Nonetheless, he was best known for his livelier material. He was the inventor and king of guitar boogie, the chugging beat driven by upstrokes that he defined on his influential first hit in 1948, “Boogie Chillen,” and redefined repeatedly on “One Bourbon, One Scotch, One Beer,” “Boom Boom,” “House Rent Boogie,” “Crawlin’ Kingsnake,” and many other signature tunes. That rhythm, rooted in both West Africa and the Mississippi Delta, became part of the basic fabric of rock and roll, being seized upon by the Rolling Stones, Canned Heat, Jimi Hendrix, ZZ Top, George Thorogood, and almost every bar band in America and Europe.

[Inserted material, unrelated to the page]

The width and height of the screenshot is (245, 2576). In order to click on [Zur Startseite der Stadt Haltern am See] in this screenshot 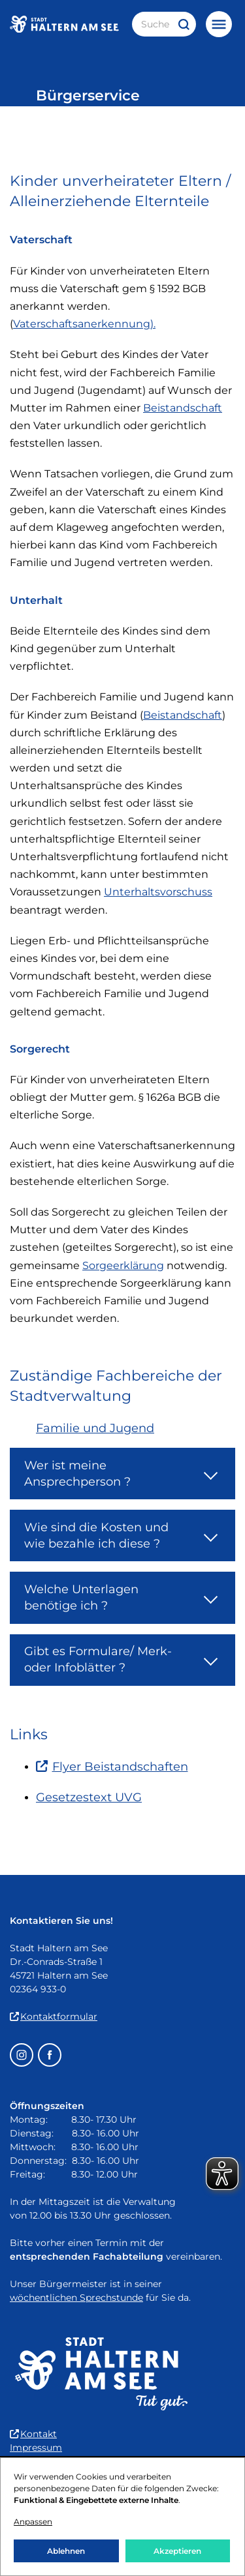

Hooker recorded “Boogie Chillen” and 23 other sides for Modern Records in Detroit, where he worked by day as a janitor in an auto plant and played parties and jukes at night. Those Modern cuts were both primitive and cutting-edge, blending his take on raw electrified country blues with experiments in multi-tracking, guitar textures, and reverb. But Hooker’s music always bared its roots. His slow narratives were Delta approximations of the art of the African griots — solo performers who chronicle the history of their village and its families, often accompanied by a kora or some other stringed instrument used to amplify the events in their songs. Hooker was given the basics of his one-chord guitar approach by his stepfather, Will Moore, whose primal funk reflected the typical style of 1920s bluesmen from his native Louisiana. “He taught me, ‘Do it this way or no way,’ ” Hooker once explained. “ ‘This is the blues. Don’t come to no fancy chords, don’t come to no fast playing.’ And he was right.” Hooker’s conviction in his style was unshakable. Teo Leyasmeyer, booking agent at Harvard Square’s House of Blues and a friend of his for many years, recounts: “He told me a story once about picking up his little amplifier, walking out of Chess studios. and telling them to go fuck themselves when they told him to lighten up on his foot tapping and to play the guitar differently on certain songs.”

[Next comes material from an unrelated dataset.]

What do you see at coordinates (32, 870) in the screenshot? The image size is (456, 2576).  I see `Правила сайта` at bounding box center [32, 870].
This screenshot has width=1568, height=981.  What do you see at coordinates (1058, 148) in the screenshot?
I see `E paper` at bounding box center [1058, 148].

The catalogue of Hooker’s albums reaches nearly 150 titles, including collections and reissues. These range from anthologies of his early Modern and Chess sides to the superb concert sets Alone and Live at Café Au-Go-Go and Soledad Prison and his latest studio CD, 1997’s Don’t Look Back. When he died, Hooker was working on an album with his daughter Zakiya and several other projects. Into the 1980s he could still be seen performing alone in small clubs and coffeehouses. His popularity had at last outgrown those venues by 1989, when he won the first of his three Grammys (including a Lifetime Achievement Award) for the 1.5-million-selling The Healer (Chameleon), on which he was joined by Bonnie Raitt, Carlos Santana, Keith Richards and other students. After that he performed mostly at outdoor sheds and festivals, and the number of his appearances decreased as he become frail with age. In 1999 he opened his own club in San Francisco, John Lee Hooker’s Boom Boom Room. He had many ties to this area from his decades of playing now-gone rooms like Jonathan Swift’s in Harvard Square and Boston’s Jazz Workshop; they included close friendships with Peter Wolf, pianist David Maxwell, and Leyasmeyer, who was himself a blues pianist before turning to booking.

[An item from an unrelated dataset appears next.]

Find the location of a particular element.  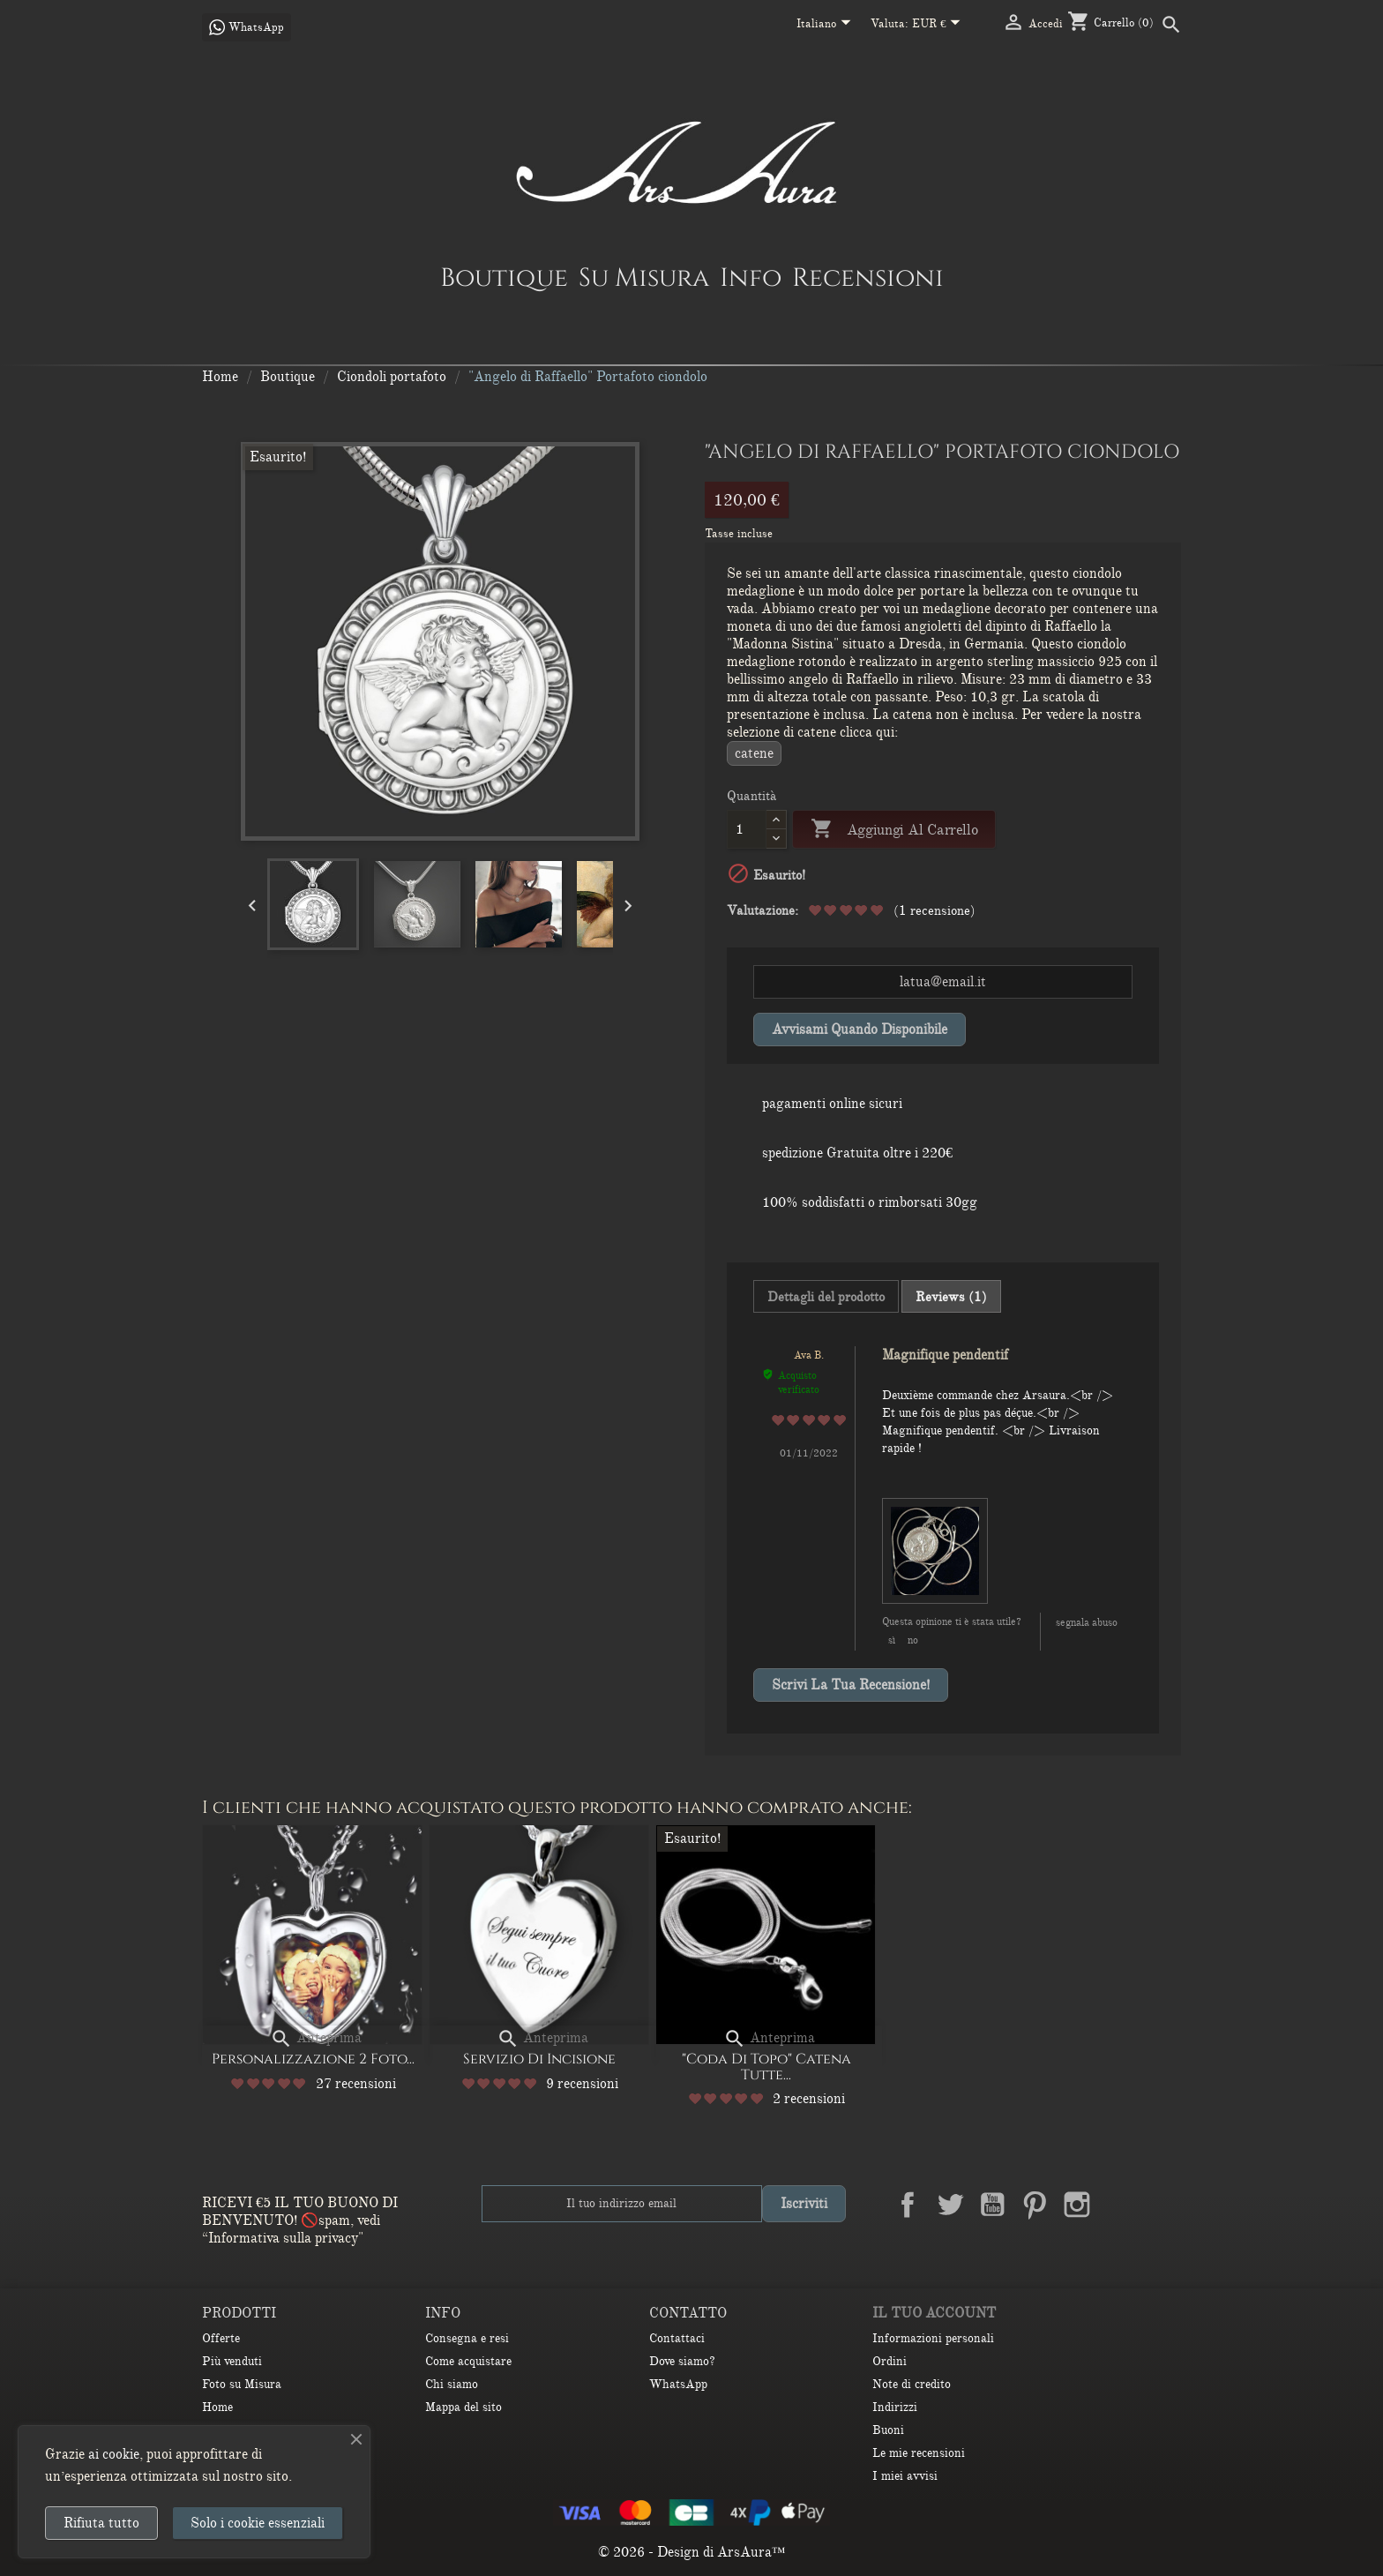 "Coda di Topo" Catena Tutte... is located at coordinates (766, 2067).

In February, Leyasmeyer traveled to Los Altos to spend a few days as a guest in Hooker’s home. “John himself seemed a bit more frail and slower-moving than the last time I had seen him about a year before. His sense of humor was magnificent. He could make himself as well as the whole room laugh instantly by retelling a great story from the past or describing some new hilarious event. He was a born storyteller.

“John was completely generous with his hospitality — selfless, encouraging, and gracious. He seemed completely unencumbered by the mundane in his life. He asked about my job, about our mutual friends in the music business and in Boston. We talked about song lyrics and old girlfriends. He radiated peace and quiet wisdom.”

Condolences to the Hooker family should be sent in care of Bates Meyer, Inc., 714 Brookside Lane, Sierra Madre, California 91024. Donations can be made to the John Lee Hooker Foundation, c/o Metro Commerce Bank, 1248 Fifth Avenue, San Rafael, California 94901, Attn: Larry Tidwell. All funds will be directed to Hooker’s favorite music-education-for-children and musician-assistance charities.